(TASK DIRECTIONS) Your output should be exactly the lines from the one containing "over it! Tomys" through the final line of the following data, please, with no pictures.

(TASK INPUT)

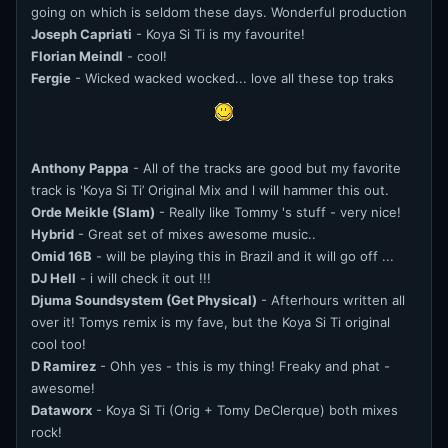
going on which is seldom these days. Wonderful production
Joseph Capriati
- Koya Si Ti is my favourite!
Florian Meindl
- cool!
Fergie
- Wicked wacked wocked... love all these top traks
Anthony Pappa
- All of the tracks are good but my favorite
track is 'Koya Si Ti’ Original Mix and l will hammer this out.
Orde Meikle (Slam)
- Really like Tommy 's stuff - very nice!
Hybrid
- Great set of mixes awesome music..
Omid 16B
- will be playing this in Brazil and it will go off ...
DJ Hell
- i will check it out !!!
Djuma Soundsystem (Get Physical)
- Afterhours written all
over it! Tomys remix is my fave, but the Koya Si Ti original
cool too!
D Ramirez
- Ohh yes - this is my thing! Freaky and phat -
awesome!
Dataworx
- Koya Si Ti (Orig + Tomy DeClerque) both mixes
rock!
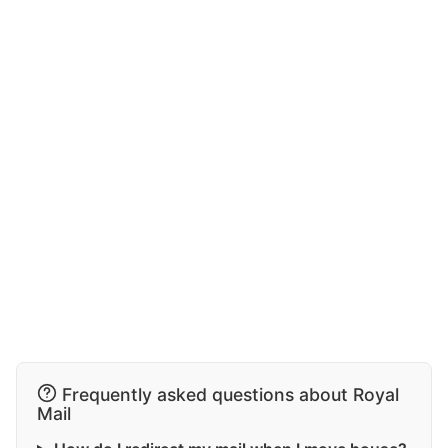
Frequently asked questions about Royal
Mail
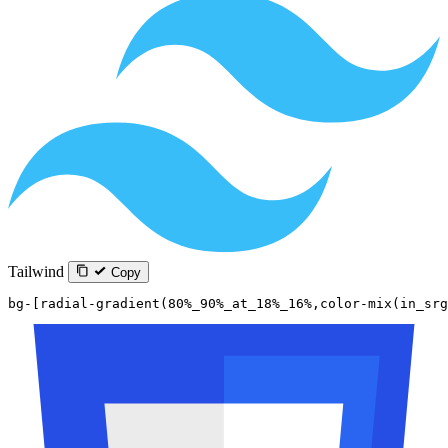
Tailwind
Copy
bg-[radial-gradient(80%_90%_at_18%_16%,color-mix(in_srg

(TASK RESULT)
over it! Tomys remix is my fave, but the Koya Si Ti original
cool too!
D Ramirez
- Ohh yes - this is my thing! Freaky and phat -
awesome!
Dataworx
- Koya Si Ti (Orig + Tomy DeClerque) both mixes
rock!
Frequently asked questions about Royal
Mail
Tailwind
Copy
bg-[radial-gradient(80%_90%_at_18%_16%,color-mix(in_srg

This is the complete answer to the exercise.